Some of the overly-cautious networking approaches I’ve seen include making a VPC for every single application / service, using a NACL for every application (multiplied by every AZ used to isolate each subnet and cutting off cross-AZ routing thereby, of course), creating your own NAT instance that doesn’t do anything better than a NAT gateway, NAT gateways in every AZ (for a whole $1 of traffic / mo each). The story of problems in AWS infrastructure is the same - trying to plan too far ahead for the wrong things and not realizing the limitations of the right things that are not flexible anymore. This is much more common when companies hire traditionally experienced network engineers that have just a little too much confidence.

devonkim | 5 years ago

For the public subnets where the NAT gateways are, you can use 1 route table for all public subnets together.

Besides that: nice article

mvanbaak | 5 years ago

The title says "everything you need to know about networking on AWS". I wish it were this simple.

The article is well written, but it simply represents maybe 1% of what you need to know here. I would have called it "A simple introduction to networking on AWS".

simonebrunozzi | 5 years ago

Does anyone know of any similar resources for Google Cloud?

rkangel | 5 years ago

AWS security groups and ACLs are the most worthless things. you cant treat them like a real firewall. you end up just allowing anything outbound or inbound. they dont let you be detailed enough

Gelob | 5 years ago

Ugh! That's the most complex explanation of AWS I've ever seen.

He just described a NETWORK, not AWS.

AWS has renamed lots of things, but all the scary text configs that used to be the domain of wizened sysadmins have been replaced with very simple single-page-app GUI controls. LIke routers and gateways: those terms are largely gone from the AWS vocabulary.

No need to get into subnets and route tables I think.

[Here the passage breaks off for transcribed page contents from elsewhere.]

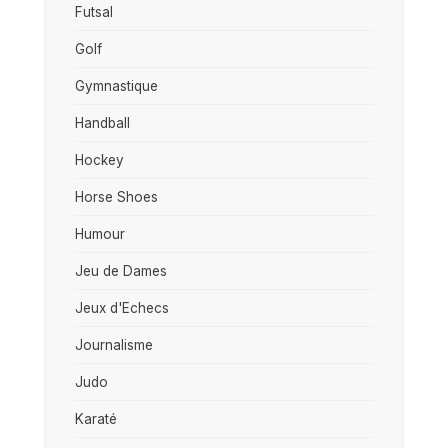
Futsal
Golf
Gymnastique
Handball
Hockey
Horse Shoes
Humour
Jeu de Dames
Jeux d'Echecs
Journalisme
Judo
Karaté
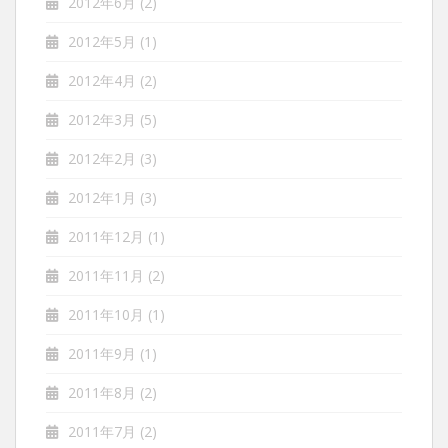
2012年6月
(2)
2012年5月
(1)
2012年4月
(2)
2012年3月
(5)
2012年2月
(3)
2012年1月
(3)
2011年12月
(1)
2011年11月
(2)
2011年10月
(1)
2011年9月
(1)
2011年8月
(2)
2011年7月
(2)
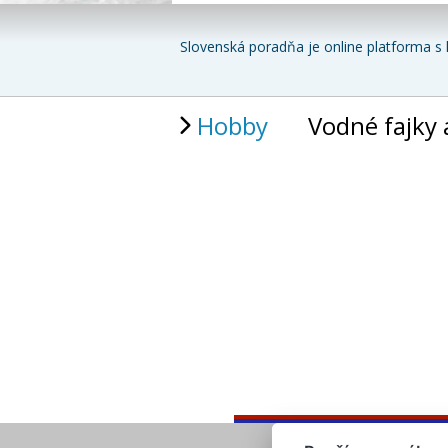
Slovenská poradňa je online platforma s 
Hobby
Vodné fajky 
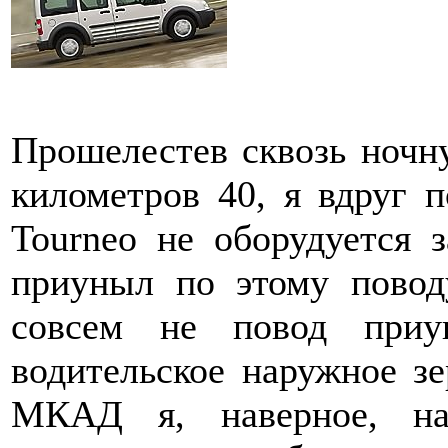
Прошелестев сквозь ночну
километров 40, я вдруг п
Tourneo не оборудуется 
приуныл по этому повод
совсем не повод приу
водительское наружное зе
МКАД я, наверное, на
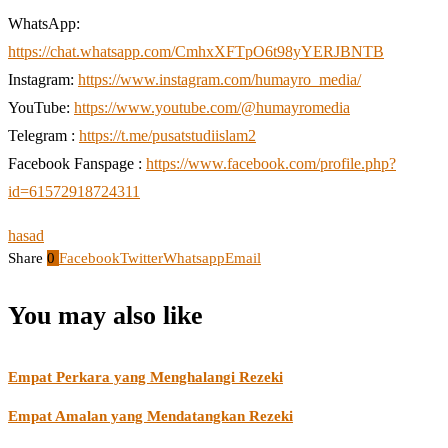
WhatsApp:
https://chat.whatsapp.com/CmhxXFTpO6t98yYERJBNTB
Instagram:
https://www.instagram.com/humayro_media/
YouTube:
https://www.youtube.com/@humayromedia
Telegram :
https://t.me/pusatstudiislam2
Facebook Fanspage :
https://www.facebook.com/profile.php?
id=61572918724311
hasad
Share
0
Facebook
Twitter
Whatsapp
Email
You may also like
Empat Perkara yang Menghalangi Rezeki
Empat Amalan yang Mendatangkan Rezeki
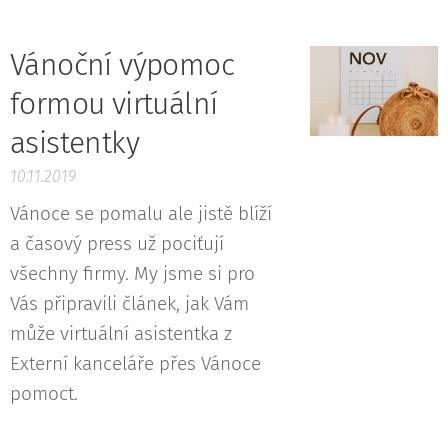
Vánoční výpomoc
formou virtuální
asistentky
10.11.2019
Vánoce se pomalu ale jistě blíží
a časový press už pociťují
všechny firmy. My jsme si pro
Vás připravili článek, jak Vám
může virtuální asistentka z
Externí kanceláře přes Vánoce
pomoct.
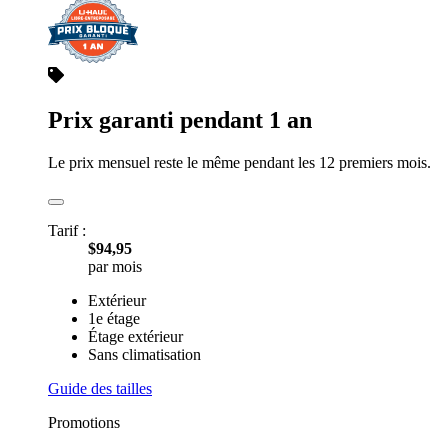
Prix garanti pendant 1 an
Le prix mensuel reste le même pendant les 12 premiers mois.
Tarif :
$94,95
par mois
Extérieur
1e étage
Étage extérieur
Sans climatisation
Guide des tailles
Promotions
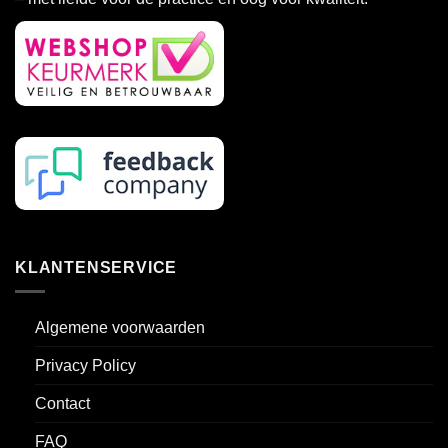
KLANTENSERVICE
Algemene voorwaarden
Privacy Policy
Contact
FAQ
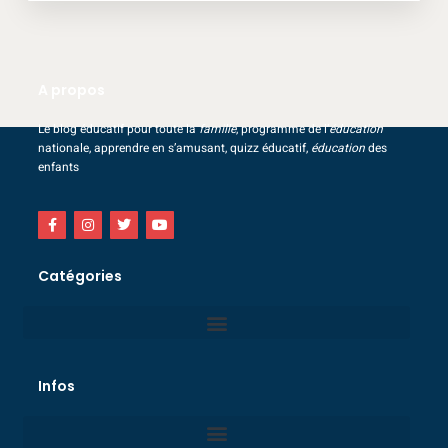
A propos
Le blog éducatif pour toute la
famille
, programme de l’
éducation
nationale, apprendre en s’amusant, quizz éducatif,
éducation
des
enfants
Catégories
Infos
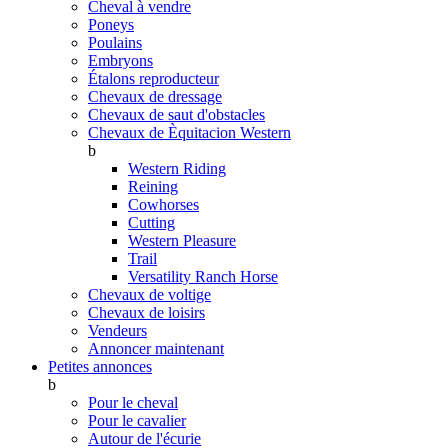
Cheval à vendre
Poneys
Poulains
Embryons
Étalons reproducteur
Chevaux de dressage
Chevaux de saut d'obstacles
Chevaux de Èquitacion Western
b
Western Riding
Reining
Cowhorses
Cutting
Western Pleasure
Trail
Versatility Ranch Horse
Chevaux de voltige
Chevaux de loisirs
Vendeurs
Annoncer maintenant
Petites annonces
b
Pour le cheval
Pour le cavalier
Autour de l'écurie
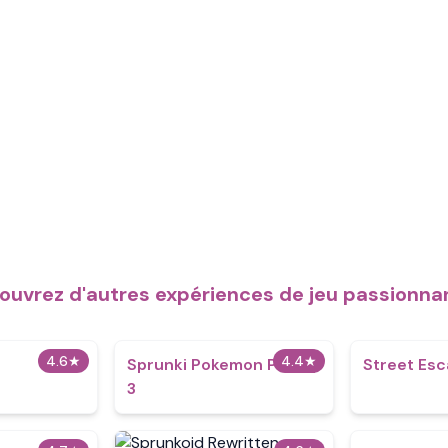
ouvrez d'autres expériences de jeu passionna
4.6
★
4.4
★
Sprunki Pokemon Phase
Street Es
3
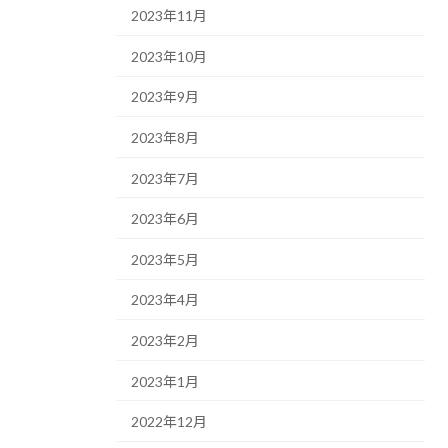
2023年11月
2023年10月
2023年9月
2023年8月
2023年7月
2023年6月
2023年5月
2023年4月
2023年2月
2023年1月
2022年12月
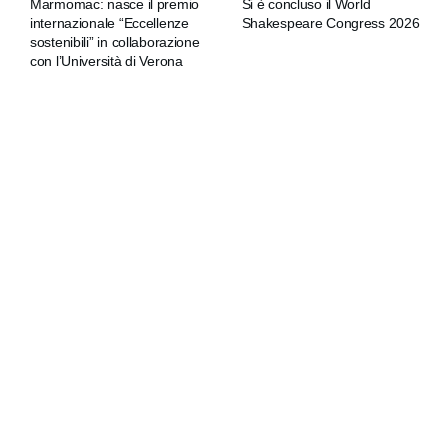
Marmomac: nasce il premio
Si è concluso il World
internazionale “Eccellenze
Shakespeare Congress 2026
sostenibili” in collaborazione
con l’Università di Verona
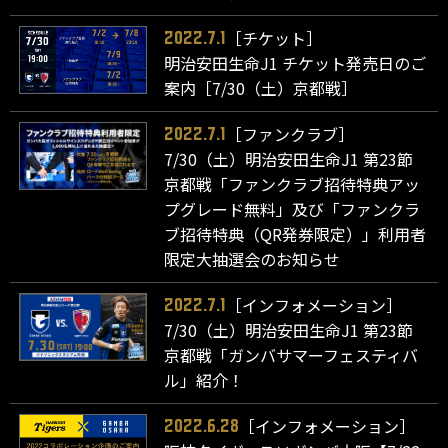
［チケット］
2022.7.1
明治安田生命J1 チケット発売日のご
案内［7/30（土）京都戦］
［ファンクラブ］
2022.7.1
7/30（土）明治安田生命J1 第23節
京都戦「ファンクラブ招待特典アッ
プグレード無料」及び「ファンクラ
ブ招待特典（QR発券限定）」利用者
限定大抽選会のお知らせ
［インフォメーション］
2022.7.1
7/30（土）明治安田生命J1 第23節
京都戦「ガンバサマーフェスティバ
ル」紹介！
［インフォメーション］
2022.6.28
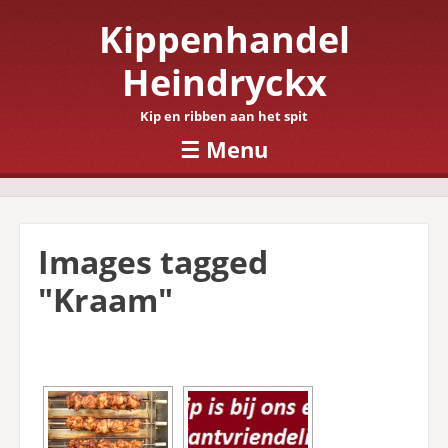
Kippenhandel
Heindryckx
Kip en ribben aan het spit
☰
Menu
Skip to content
Images tagged
"Kraam"
[SHOW SLIDESHOW]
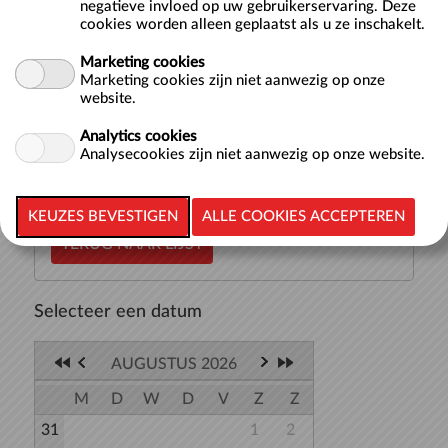
negatieve invloed op uw gebruikerservaring. Deze
cookies worden alleen geplaatst als u ze inschakelt.
Hier vind je de starttijden voor baantjes zwemmen in een
Marketing cookies
van onze 50-meterbaden: het Wedstrijdbad, Sportbad of
Marketing cookies zijn niet aanwezig op onze
Trainingsbad. Bij iedere tijd waarop je kunt beginnen met
website.
zwemmen staat aangegeven in welk bad het zwemmen
plaatsvindt. Je kunt t...
meer >>
Analytics cookies
Analysecookies zijn niet aanwezig op onze website.
TERUG NAAR LIJST
Selecteer een datum
AUGUSTUS 2026
M
D
W
D
V
Z
Z
31
1
2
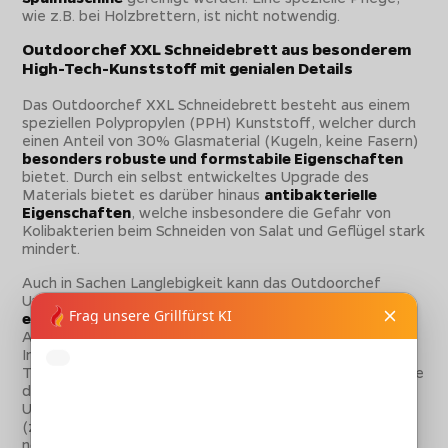
wie z.B. bei Holzbrettern, ist nicht notwendig.
Outdoorchef XXL Schneidebrett aus besonderem
High-Tech-Kunststoff mit genialen Details
Das Outdoorchef XXL Schneidebrett besteht aus einem
speziellen Polypropylen (PPH) Kunststoff, welcher durch
einen Anteil von 30% Glasmaterial (Kugeln, keine Fasern)
besonders robuste und formstabile Eigenschaften
bietet. Durch ein selbst entwickeltes Upgrade des
Materials bietet es darüber hinaus
antibakterielle
Eigenschaften
, welche insbesondere die Gefahr von
Kolibakterien beim Schneiden von Salat und Geflügel stark
mindert.
Auch in Sachen Langlebigkeit kann das Outdoorchef
Universal Schneidebrett punkten:
UV-beständig und
extrem robust
trotzt es sämtlichen Einflüssen. Kein
Ausbleichen, Austrocknen oder Brechen des Materials.
Insbesondere nach Verformung (z.B. durch
Temperatureinflüsse, Lagerung oder ähnliches) können Sie
das Schneidebrett ohne große Mühen wieder in die
Ursprungsform bringen. Hierzu einfach etwas erwärmen
(z.B. in die Sonne legen) und dann - falls überhaupt noch
nötig - mit sanftem Druck in die gewünschte Form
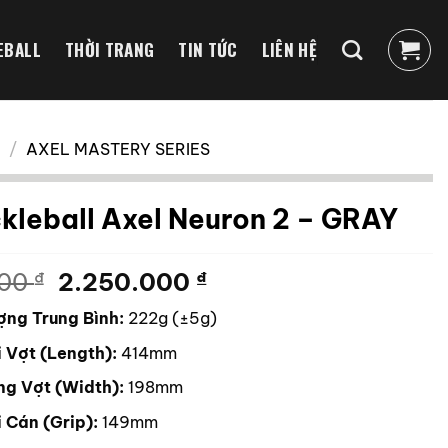
EBALL
THỜI TRANG
TIN TỨC
LIÊN HỆ
/
AXEL MASTERY SERIES
ckleball Axel Neuron 2 – GRAY
Giá
Giá
000
₫
2.250.000
₫
gốc
hiện
ợng Trung Bình:
222g (±5g)
là:
tại
2.850.000 ₫.
là:
 Vợt (Length):
414mm
2.250.000 ₫.
ng Vợt (Width):
198mm
 Cán (Grip):
149mm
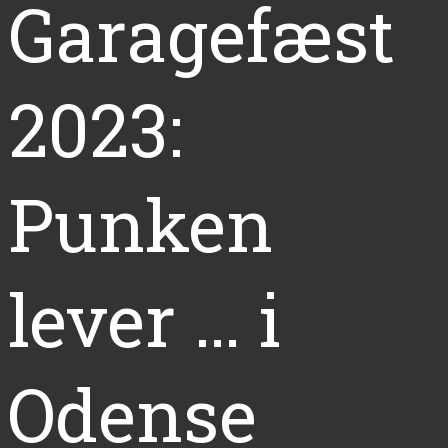
Garagefæst
2023:
Punken
lever … i
Odense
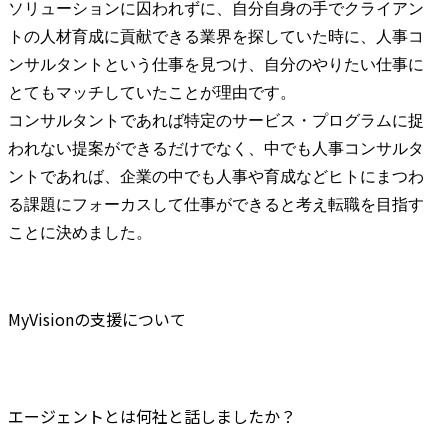
ソリューションに囚われずに、自分自身の手でクライアン
トの人材育成に貢献できる業界を探していた時に、人事コ
ンサルタントという仕事を見つけ、自分のやりたい仕事に
とてもマッチしていたことが理由です。

コンサルタントであれば特定のサービス・プログラムに捉
われない提案ができるだけでなく、中でも人事コンサルタ
ントであれば、企業の中でも人事や育成などヒトにまつわ
る課題にフォーカスして仕事ができると考え転職を目指す
ことに決めました。
MyVisionの支援について
エージェントとは何社と話しましたか？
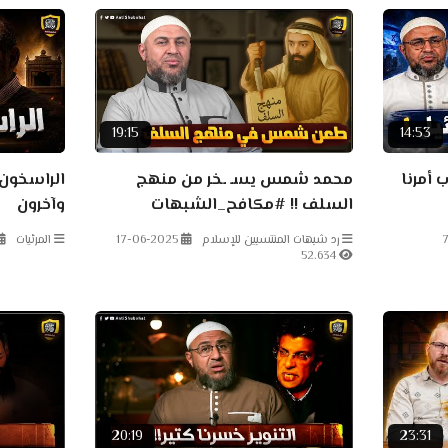
19:15
14:53
 أمرنا
محمد شمس يسـ ـخر من منهج
الراسخون 
السلف !! #مكافح_الشبهات
وآخرون
7
رد شبهات المنتسبين للإسلام
17-06-2025
المرئيات
52.634
20:19
23:31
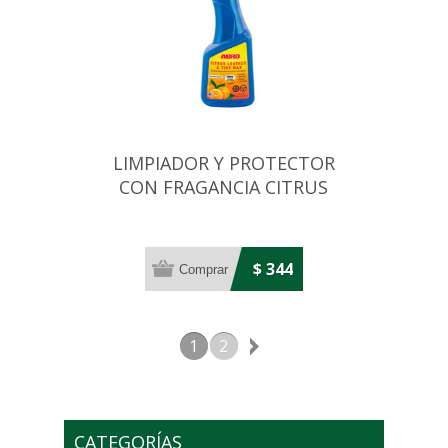
LIMPIADOR Y PROTECTOR
CON FRAGANCIA CITRUS
16OZ/480ML
$ 344
1
2
CATEGORÍAS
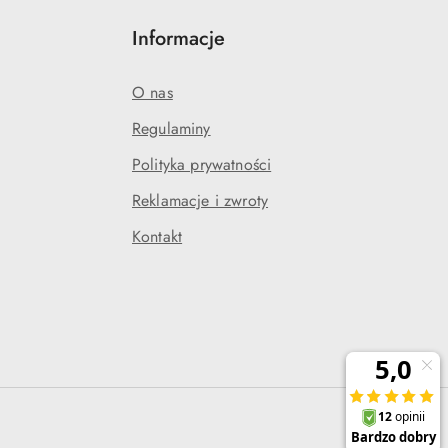
Informacje
O nas
Regulaminy
Polityka prywatności
j
Reklamacje i zwroty
Kontakt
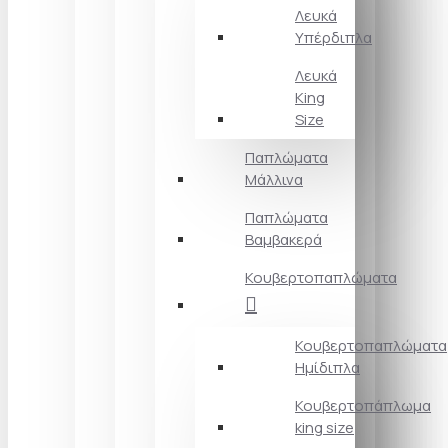
Λευκά
Υπέρδιπλα
Λευκά
King
Size
Παπλώματα
Μάλλινα
Παπλώματα
Βαμβακερά
Κουβερτοπαπλώματα
Κουβερτοπαπλώματα
Ημίδιπλα
Κουβερτοπάπλωμα
king size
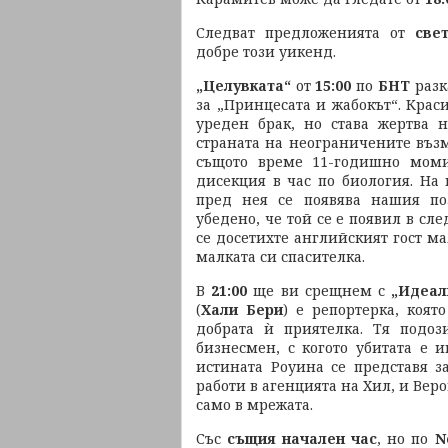
Следват предложенията от
све
добре този уикенд.
„Целувката“
от
15:00
по
БНТ
разк
за „Принцесата и жабокът“. Кра
уреден брак, но става жертва 
страната на неограничените възм
същото време 11-годишно момич
дисекция в час по биология. На
пред нея се появява нашия по
убедено, че той се е появил в сл
се досетихте английският гост ма
малката си спасителка.
В
21:00
ще ви срещнем с
„Идеал
(
Хали Бери
) е репортерка, коят
добрата ѝ приятелка. Тя подоз
бизнесмен, с когото убитата е 
истината Роуина се представя з
работи в агенцията на Хил, и Веро
само в мрежата.
Със
същия начален час
, но по
N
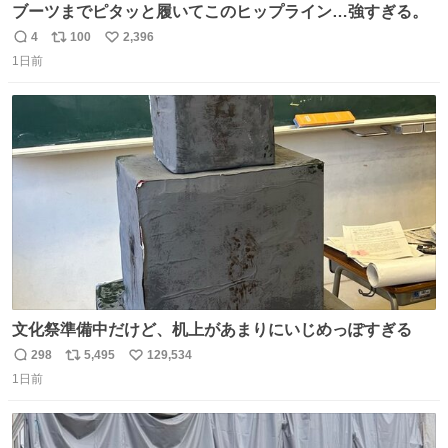
ブーツまでピタッと履いてこのヒップライン…強すぎる。
4
100
2,396
返
リ
い
1日前
信
ポ
い
数
ス
ね
ト
数
数
文化祭準備中だけど、机上があまりにいじめっぽすぎる
298
5,495
129,534
返
リ
い
1日前
信
ポ
い
数
ス
ね
ト
数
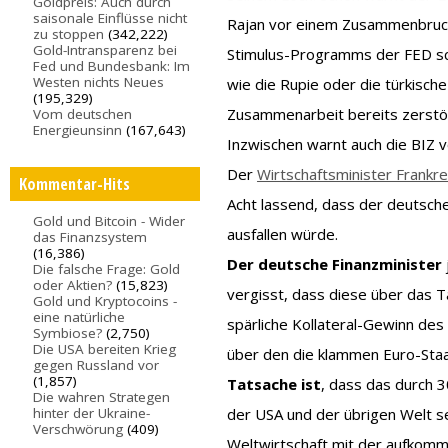
Goldpreis: Auch durch
saisonale Einflüsse nicht
Rajan vor einem Zusammenbruch
zu stoppen
(342,222)
Gold-Intransparenz bei
Stimulus-Programms der FED s
Fed und Bundesbank: Im
Westen nichts Neues
wie die Rupie oder die türkische
(195,329)
Zusammenarbeit bereits zerstö
Vom deutschen
Energieunsinn
(167,643)
Inzwischen warnt auch die BIZ 
Der
Wirtschaftsminister Frankr
Kommentar-Hits
Acht lassend, dass der deutsch
Gold und Bitcoin - Wider
ausfallen würde.
das Finanzsystem
(16,386)
Der deutsche Finanzminister
Die falsche Frage: Gold
oder Aktien?
(15,823)
vergisst, dass diese über das 
Gold und Kryptocoins -
eine natürliche
spärliche Kollateral-Gewinn des
Symbiose?
(2,750)
Die USA bereiten Krieg
über den die klammen Euro-Staa
gegen Russland vor
(1,857)
Tatsache ist
, dass das durch 
Die wahren Strategen
hinter der Ukraine-
der USA und der übrigen Welt s
Verschwörung
(409)
Weltwirtschaft mit der aufkomm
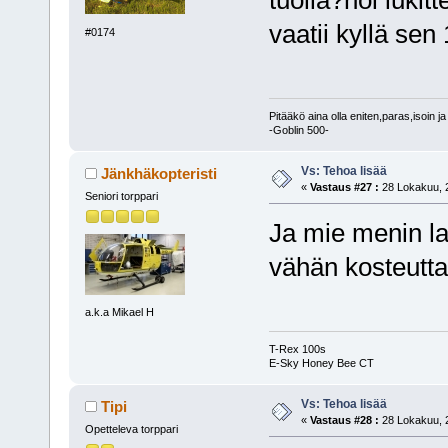
vaatii kyllä se
#0174
Pitääkö aina olla eniten,paras,isoin ja
-Goblin 500-
Vs: Tehoa lisää
Jänkhäkopteristi
«
Vastaus #27 :
28 Lokakuu, 2
Seniori torppari
Ja mie menin lai
vähän kosteutta 
a.k.a Mikael H
T-Rex 100s
E-Sky Honey Bee CT
Vs: Tehoa lisää
Tipi
«
Vastaus #28 :
28 Lokakuu, 2
Opetteleva torppari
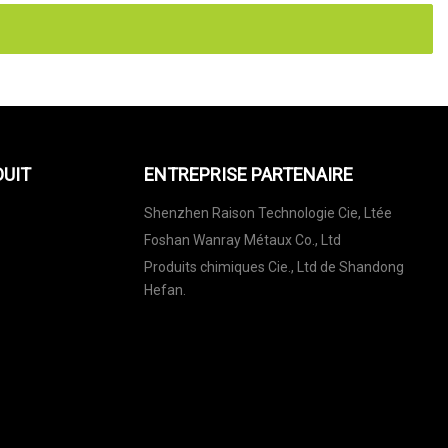
DUIT
ENTREPRISE PARTENAIRE
Shenzhen Raison Technologie Cie, Ltée
Foshan Wanray Métaux Co., Ltd
Produits chimiques Cie., Ltd de Shandong
Hefan.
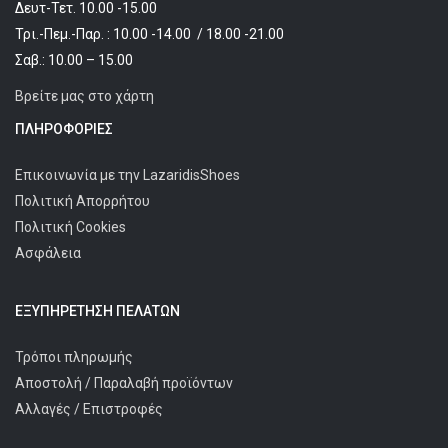
Δευτ-Τετ. 10.00 -15.00
Τρι.-Πεμ.-Παρ. : 10.00 -14.00 / 18.00 -21.00
Σαβ.: 10.00 – 15.00
Βρείτε μας στο χάρτη
ΠΛΗΡΟΦΟΡΊΕΣ
Επικοινωνία με την LazaridisShoes
Πολιτική Απορρήτου
Πολιτική Cookies
Ασφάλεια
ΕΞΥΠΗΡΈΤΗΣΗ ΠΕΛΑΤΩΝ
Τρόποι πληρωμής
Αποστολή / Παραλαβή προϊόντων
Αλλαγές / Επιστροφές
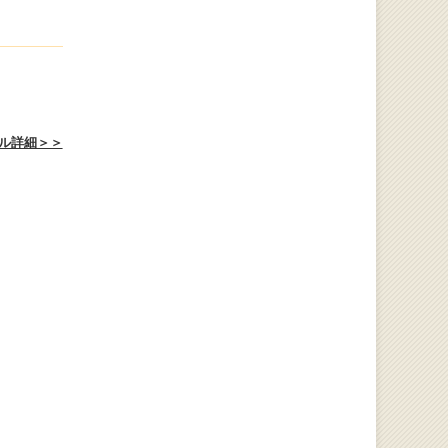
ル詳細＞＞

The majority of clients I've worked with use AWS for web hosting with an ELB load balancer (the most important part), an EC2 instance policy & image (for handling traffic fluctuations), an RDS (database), an S3 and Route53 (external DNS entries)

Point the load balancer to the outside world and then let it spin up instances. That's the most common model I've encountered.

IT's almost cartoonishly simple compared to what the OP wrote here. Almost. Having an understanding of network architecture helps, but not THAT much.

iheartpotatoes | 5 years ago